Pool Inc. and Spartin Ltd. are both public companies. The common shares of Pool have been selling in a range of $ 30 to $ 43 per share over the past year. Spartin’s common shares have been selling at between $ 18 and $ 23.
The two companies are in related lines of business. In view of the increasing exposure of the companies to world competition arising from the reduction in tariff barriers, the boards of directors have approved an agreement in principle to combine the two business-es. The boards have also agreed that the combination should take the form of a share exchange, with one share of Pool equivalent to two shares of Spartin in the exchange. On the date of acquisition each share of Pool was worth $ 33 while each share of Spartin was worth $ 20.
The manner of executing the combination has not yet been decided.
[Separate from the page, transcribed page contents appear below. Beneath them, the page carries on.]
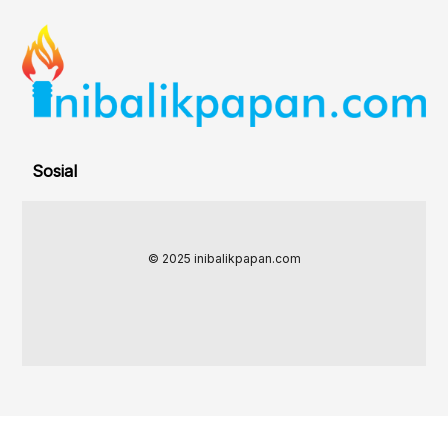
Sosial
© 2025 inibalikpapan.com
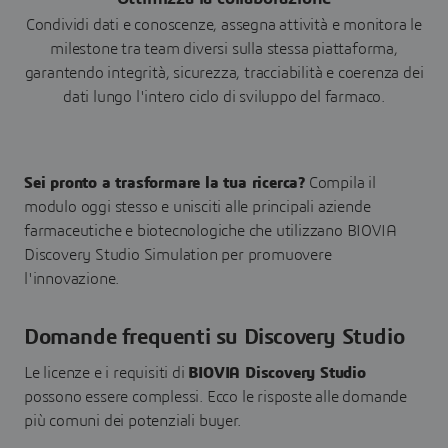
Condividi dati e conoscenze, assegna attività e monitora le
milestone tra team diversi sulla stessa piattaforma,
garantendo integrità, sicurezza, tracciabilità e coerenza dei
dati lungo l'intero ciclo di sviluppo del farmaco.
Sei pronto a trasformare la tua ricerca?
Compila il
modulo oggi stesso e unisciti alle principali aziende
farmaceutiche e biotecnologiche che utilizzano BIOVIA
Discovery Studio Simulation per promuovere
l'innovazione.
Domande frequenti su Discovery Studio
Le licenze e i requisiti di
BIOVIA Discovery Studio
possono essere complessi. Ecco le risposte alle domande
più comuni dei potenziali buyer.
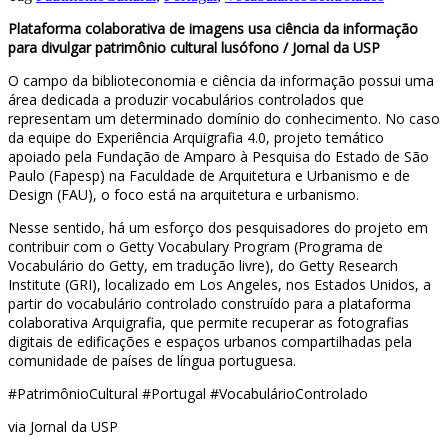
Plataforma colaborativa de imagens usa ciência da informação
para divulgar patrimônio cultural lusófono / Jornal da USP
O campo da biblioteconomia e ciência da informação possui uma
área dedicada a produzir vocabulários controlados que
representam um determinado domínio do conhecimento. No caso
da equipe do Experiência Arquigrafia 4.0, projeto temático
apoiado pela Fundação de Amparo à Pesquisa do Estado de São
Paulo (Fapesp) na Faculdade de Arquitetura e Urbanismo e de
Design (FAU), o foco está na arquitetura e urbanismo.
Nesse sentido, há um esforço dos pesquisadores do projeto em
contribuir com o Getty Vocabulary Program (Programa de
Vocabulário do Getty, em tradução livre), do Getty Research
Institute (GRI), localizado em Los Angeles, nos Estados Unidos, a
partir do vocabulário controlado construído para a plataforma
colaborativa Arquigrafia, que permite recuperar as fotografias
digitais de edificações e espaços urbanos compartilhadas pela
comunidade de países de língua portuguesa.
#PatrimônioCultural #Portugal #VocabulárioControlado
via Jornal da USP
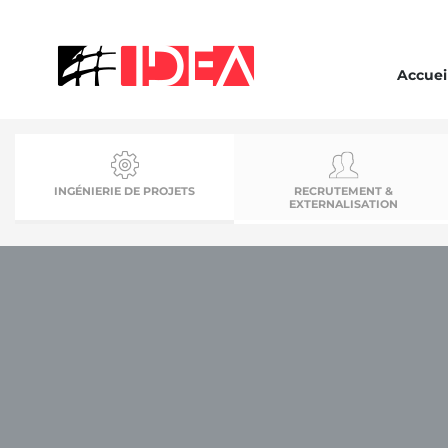
Accuei
INGÉNIERIE DE PROJETS
RECRUTEMENT &
EXTERNALISATION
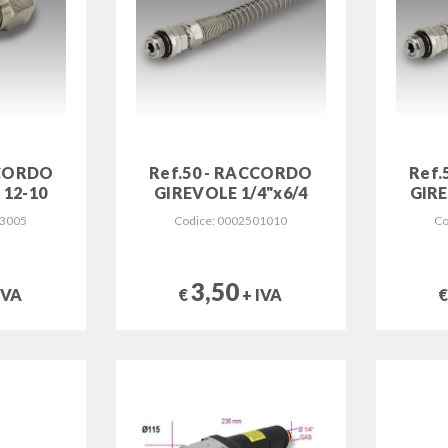
CCORDO
Ref.50 - RACCORDO
Ref.
12-10
GIREVOLE 1/4"x6/4
GIRE
03005
Codice: 0002501010
Co
3,50
IVA
€
+ IVA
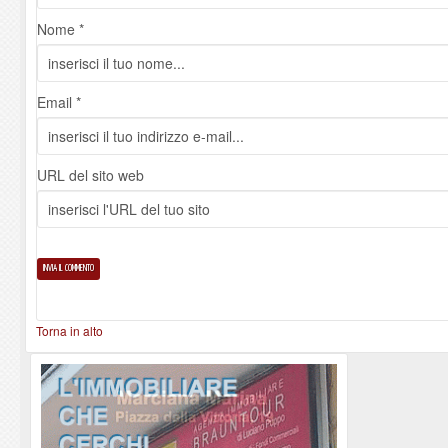
Nome *
Email *
URL del sito web
Torna in alto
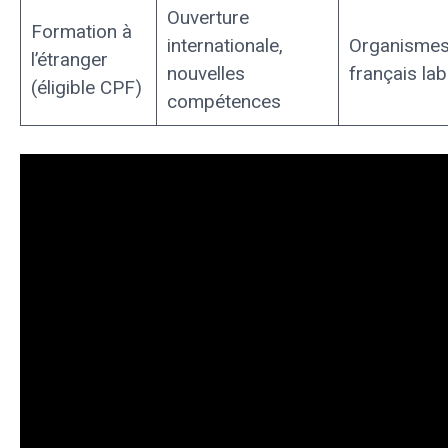
Ouverture
Formation à
internationale,
Organisme
l’étranger
nouvelles
français lab
(éligible CPF)
compétences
Three possibilities are under consideration:
1. Pool could issue one new share in exchange for two of Spartin’s shares.
2. Spartin could issue two new shares in exchange for each of Pool’s shares.
3. A new corporation could be formed, PS Enterprises Inc., which would issue one share in exchange for each share of Spartin and two shares in exchange for each share of Pool.
The directors are uncertain as to the accounting implications of the three alternatives. They believe that the fair values of the assets and liabilities of both companies are approximately equal to their carrying values. They have asked you to prepare a report in which you explain how the accounting results would differ under the three share exchange alternatives. They have provided you with the condensed statements of financial position of both companies as shown in Exhibit A. Pool Inc. currently has 1,600,000 common shares outstanding, and Spartin Ltd. has 1,200,000 shares outstanding.

Prepare the report requested by the boards ofdirectors.